10 Server Settings You Should Verify Before the Holidays

(To keep the servers running smoothly during the break)

“Is there anything special to check just because it’s the end of the year?”

The short answer is yes.

The servers themselves don’t change, but the people who run them do.

  • Fewer staff available due to vacations and holidays
  • Traffic patterns become erratic
  • The overall tension level drops

That makes the holiday season the most risky time for incidents. This post isn’t a preachy “you must do this” list; it’s a realistic set of checks to keep everything running during the break.


1. Disk Usage and Log Growth



Logs don’t magically stop at the end of the year.

Key items to confirm:

  • /var/log space usage
  • Application log rotation settings
  • Docker container log size (do JSON logs grow indefinitely?)

A full disk can bring a server to a halt without warning. What might have been tolerable during the year can become a critical failure over the holidays.


2. Backup: Does It Restore?

Having a backup file is only half the battle. The real question is:

Can I actually recover from it?

Before the new year, run through these steps at least once:

  • Verify the most recent backup exists
  • Quick integrity check of the archive
  • Restore into a test environment

Don’t let the first task of the new year be “oh, the backup was corrupted.”


3. SSL/TLS Certificate Expiry



The end of the year is a prime time for certificate failures.

  • Is Let’s Encrypt auto‑renewal actually running?
  • Are the cron or systemd timers enabled?
  • Any errors in the recent renewal logs?

Assuming auto‑renewal works is a common trigger for outages.


4. Firewall Rules and Temporary Open Ports

Over a year of operation, temporary changes accumulate:

  • Ports left open for testing
  • IPs temporarily whitelisted
  • Obsolete service ports

These forgotten settings become easy-to-miss security holes. The holidays are a good time to clean them up.


5. SSH Access and Key Management

Attacks during the break often go unnoticed for longer.

  • Is password login disabled?
  • Are unused SSH keys removed?
  • Have keys for former employees or contractors been revoked?
  • Do admin accounts have the least privilege necessary?

Optimism that “no one cares about our server” is almost always wrong.


6. Silent Failures in Cron/Schedulers

Cron, systemd timers, and other schedulers quietly fail.

  • Any errors in recent run logs?
  • Are there long‑standing failing jobs?
  • Are obsolete jobs still running?

A broken scheduler in December will persist into the new year.


7. Peak, Not Average, Resource Usage

Holiday traffic is more volatile.

  • Sudden spikes during specific periods
  • Bot or crawler anomalies
  • Holiday patterns in particular countries

Monitoring should focus on peaks, not averages:

  • CPU and memory peaks
  • DB connection counts, queue lengths
  • Concurrent users, session counts

Saying “normally fine” isn’t reassuring during the holidays.

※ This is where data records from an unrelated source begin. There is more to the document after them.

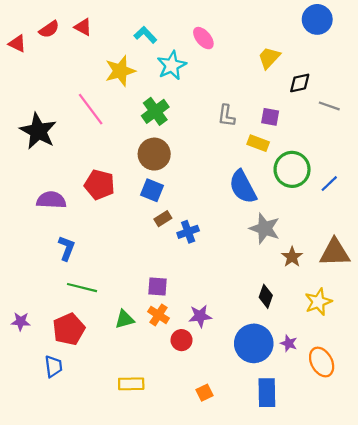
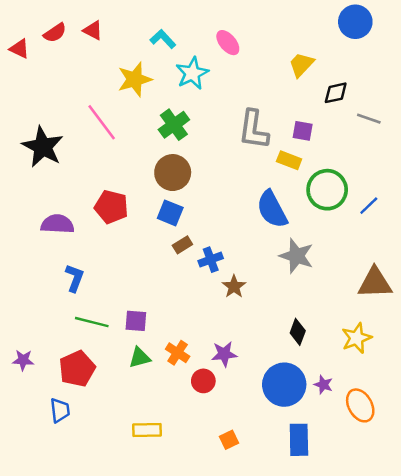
gray L-shape: (226, 116) -> (254, 130), size x1.6
brown star: (292, 257) -> (234, 287), moved
purple square: (157, 286) -> (136, 321), moved

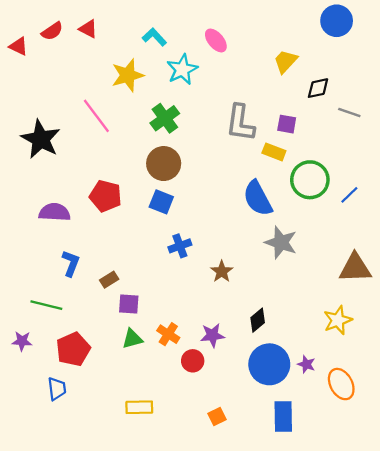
brown rectangle: (182, 245) -> (109, 280), moved
blue cross: (211, 260) -> (180, 246), moved
green line: (92, 322) -> (46, 305), moved
black diamond: (298, 332) -> (258, 320), moved, turned 30

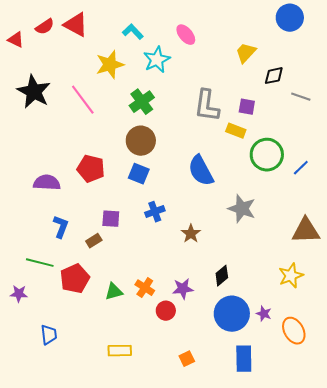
red triangle: (88, 29) -> (76, 25), size x1.5
black star: (41, 139) -> (34, 92), moved
blue semicircle: (258, 198) -> (201, 171), moved
purple square: (129, 304) -> (111, 219), moved
red pentagon: (73, 349) -> (75, 279), moved

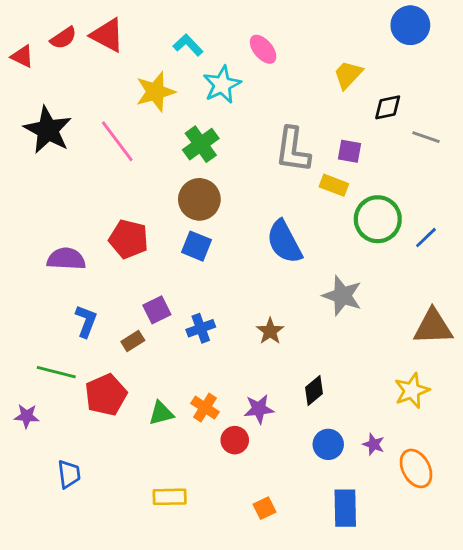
blue cross: (155, 212) -> (201, 328), moved
purple square: (111, 219) -> (157, 310), turned -30
blue circle: (232, 314) -> (328, 444), size x0.6

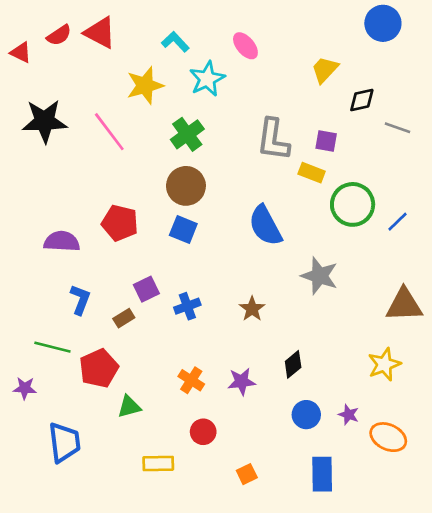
black star: (48, 130) -> (45, 121), turned -30
green triangle: (161, 413) -> (129, 407), moved
red circle: (235, 440) -> (203, 432), moved
orange ellipse: (416, 468) -> (388, 437), turned -36
blue trapezoid: (69, 474) -> (64, 442), size x1.5

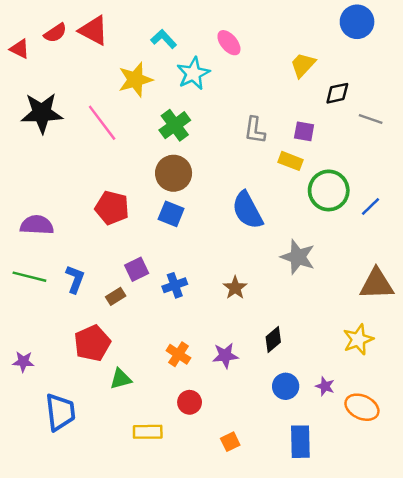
gray L-shape: (273, 140) -> (255, 130), size x0.7
purple semicircle: (62, 241) -> (37, 225), moved
green line: (52, 347) -> (29, 277), moved

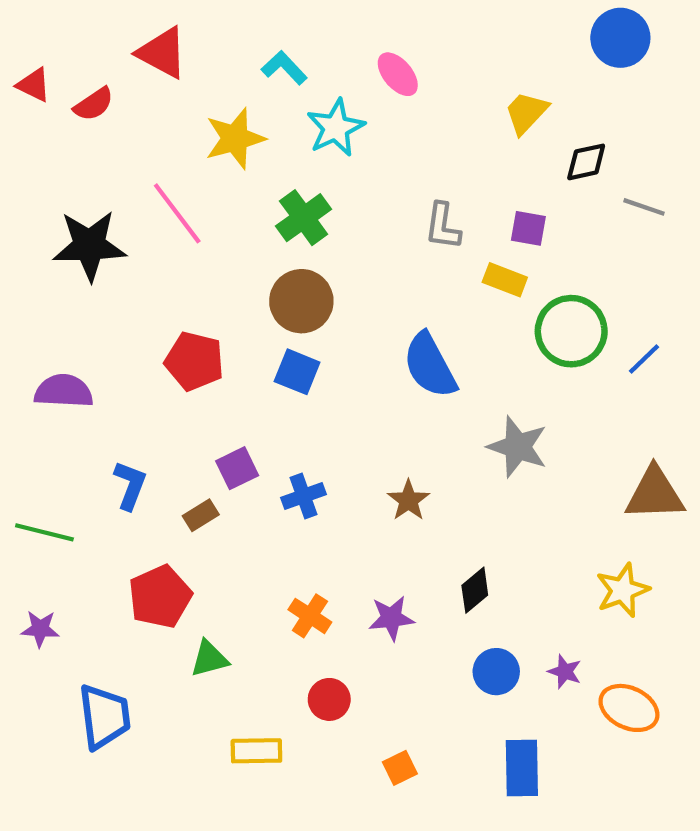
red semicircle: (55, 33) -> (94, 104), moved
black star: (42, 113) -> (89, 245), moved
green line: (29, 277) -> (44, 532), moved

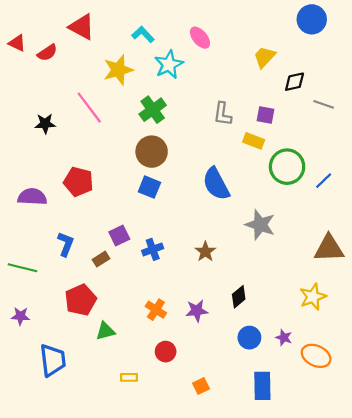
black star: (89, 245) -> (45, 124), size x0.6
red pentagon: (194, 361) -> (78, 182), moved
yellow rectangle: (256, 751) -> (129, 377), size x0.7

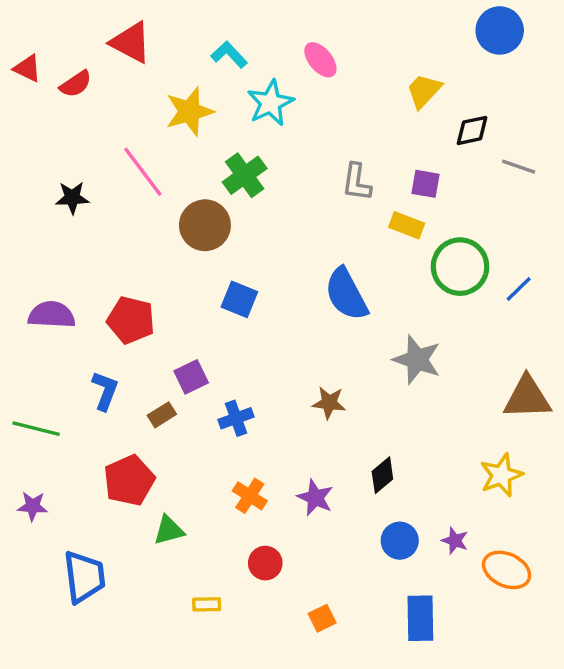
brown circle: (152, 152) -> (205, 225), moved
red pentagon: (78, 182) -> (131, 320), moved
blue cross: (153, 249) -> (236, 418), moved
brown star: (205, 252) -> (329, 403), turned -30
purple star: (197, 311) -> (315, 498), turned 30

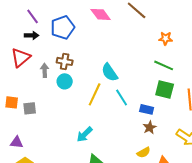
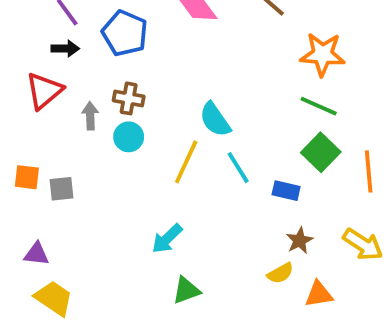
blue pentagon: (63, 27) -> (125, 33), turned -30
orange star: (166, 38) -> (323, 54), size x1.6
green square: (165, 89) -> (321, 152), turned 30
brown star: (150, 127) -> (300, 241), moved

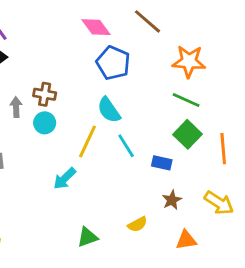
blue pentagon: (125, 33) -> (113, 63), moved
cyan arrow: (167, 239) -> (65, 179), moved
yellow semicircle: (280, 273) -> (137, 224), moved

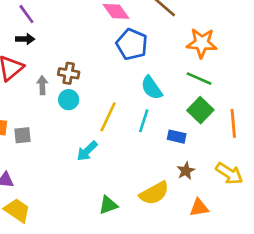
cyan semicircle: (109, 110) -> (152, 88), moved
cyan line: (126, 146) -> (144, 121), turned 50
yellow semicircle: (137, 224) -> (154, 193), size x1.6

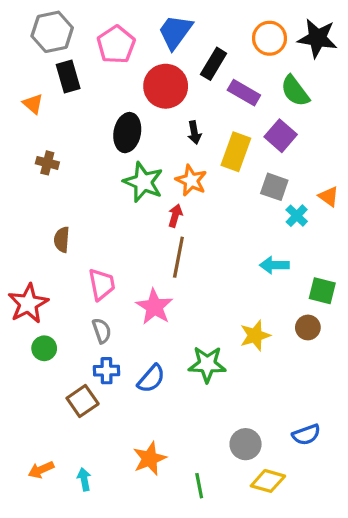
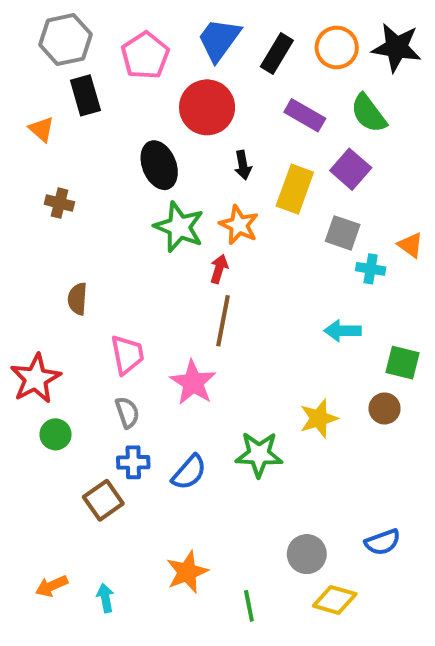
black rectangle: (214, 64) -> (277, 53), moved
black ellipse: (127, 133) -> (159, 165), turned -33
cyan cross: (297, 216) -> (371, 269), turned -35

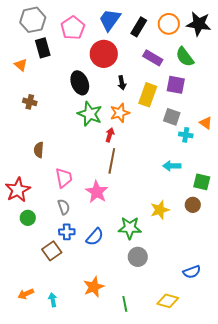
purple square: (351, 169) -> (176, 85), turned -30
orange star: (239, 225) -> (120, 113), turned 30
gray circle: (307, 554) -> (138, 257), moved

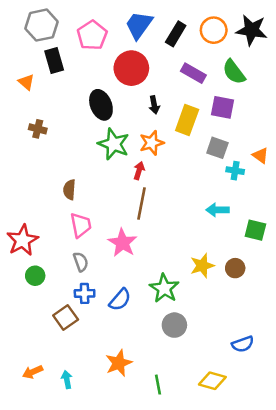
brown semicircle: (39, 150) -> (69, 190), moved
brown circle: (193, 205) -> (235, 268), moved
green star: (130, 228) -> (164, 288), turned 30

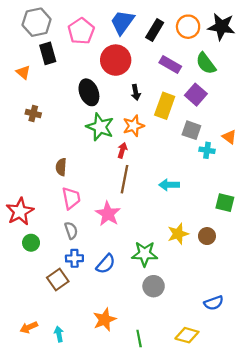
purple square: (223, 107) -> (196, 95), turned 30
cyan arrow: (217, 210) -> (169, 185), moved
green star: (164, 288) -> (145, 254), turned -30

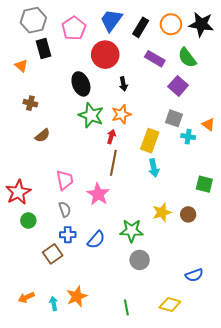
yellow rectangle: (165, 106) -> (150, 141), moved
brown semicircle: (61, 167) -> (42, 136), moved, turned -133
cyan arrow: (169, 185) -> (154, 168), turned -102
orange star: (105, 320) -> (77, 296), moved

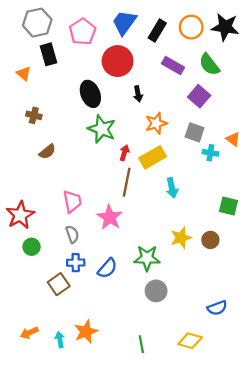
orange star: (121, 114) -> (156, 123), moved
yellow rectangle: (150, 141) -> (153, 157), moved, turned 40

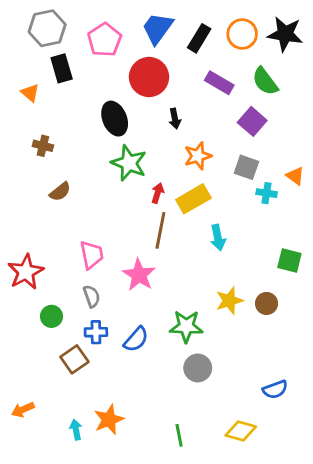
green circle: (32, 247) -> (52, 316), moved
orange arrow: (29, 333) -> (23, 410), moved

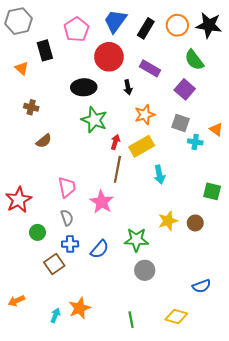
gray hexagon: (47, 28) -> (19, 21), moved
purple rectangle: (219, 83) -> (150, 68), moved
black ellipse: (115, 119) -> (84, 87), turned -70
cyan arrow: (76, 430) -> (55, 315), turned 32

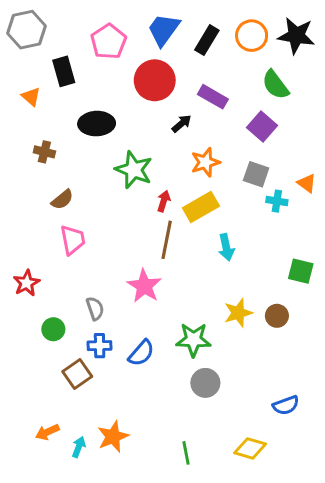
black ellipse: (84, 87) -> (97, 124), moved
black arrow: (128, 87) -> (182, 124), turned -120
pink trapezoid: (67, 187) -> (73, 240), moved
red star: (19, 200) -> (27, 283), size x0.7
orange arrow: (16, 301) -> (47, 432), moved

8. Dependent Service Health

Even if your server is healthy, a down dependency can stop the whole service.

Examples:

  • Redis / Memcached
  • Message brokers (Kafka, RabbitMQ, SQS, etc.)
  • External APIs (payment, auth, notifications)
  • File/ image storage

These services also undergo checks, deployments, and maintenance during the year. Verify their status pages and alert channels.


9. Test That Error Alerts Actually Arrive

Having an alert system is one thing; receiving the alert is another.

  • Trigger a test error
  • Verify email/Slack/Webhook notifications
  • Ensure severity filters aren’t silencing them

Often the biggest holiday incident is that no one noticed it.


10. One‑Page “Where to Start When Something Breaks” Document

Documentation is the final, non‑configuration item.

  • List of critical services
  • Server/container access methods
  • Log locations (nginx, app, DB, queue, etc.)
  • Restart/rollback procedures
  • Emergency response order

Having this page can shift incident response from hard mode to normal mode.


Year‑End Server Checklist

A concise table you can keep next to you for quick reference.

Item What to Check Example Check Desired State
Disk usage Free space for logs/data df -h, size of /var/log ≥ 20 % free
Log rotation Rotation/cleanup of major logs logrotate settings, Docker log config Regular rotation
Backup & restore Latest backup exists & restores Restore to test environment Successful within 24–48 h
SSL cert Expiry and auto‑renewal certbot logs ≥ 30 days to expiry
Firewall/ports Remove test/temporary openings ufw/iptables review Minimal, no unused ports
SSH Key‑based login, no unused keys sshd_config, key list Only necessary keys
Scheduler No recent failures cron/systemd logs No errors in last run
Peak resources CPU/memory/connection peaks Monitoring dashboard, htop Adequate headroom
Dependent services Status pages, alerts Check Redis, DB, APIs Immediate failure detection

With these checks in place, you can relax over the holidays. In reality, many admins still pack a tablet or laptop in their travel bag just in case. The goal is to reduce the chance of an incident and to know how to respond if one does occur.